Task. Each line below with the word "free" needs to be copied.

Input.
● ● ●

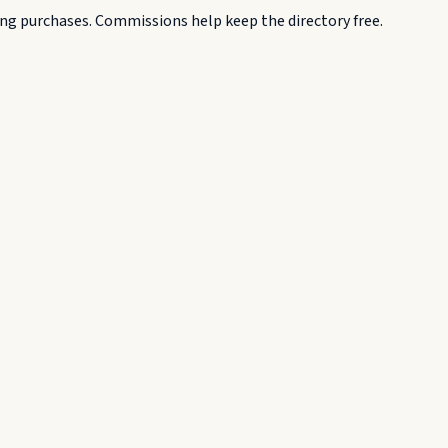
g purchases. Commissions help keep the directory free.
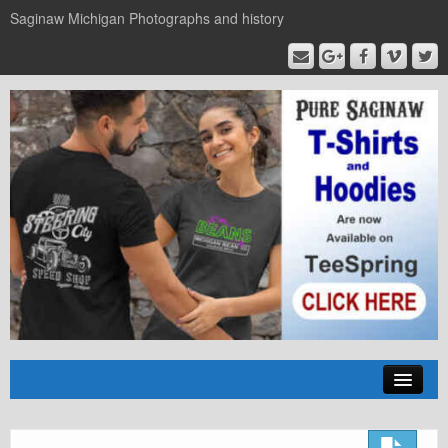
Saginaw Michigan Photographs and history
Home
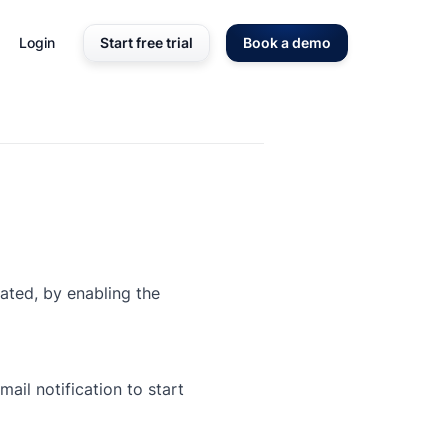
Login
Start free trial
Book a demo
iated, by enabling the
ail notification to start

● ● ●

The completed task.
g purchases. Commissions help keep the directory free.
Start free trial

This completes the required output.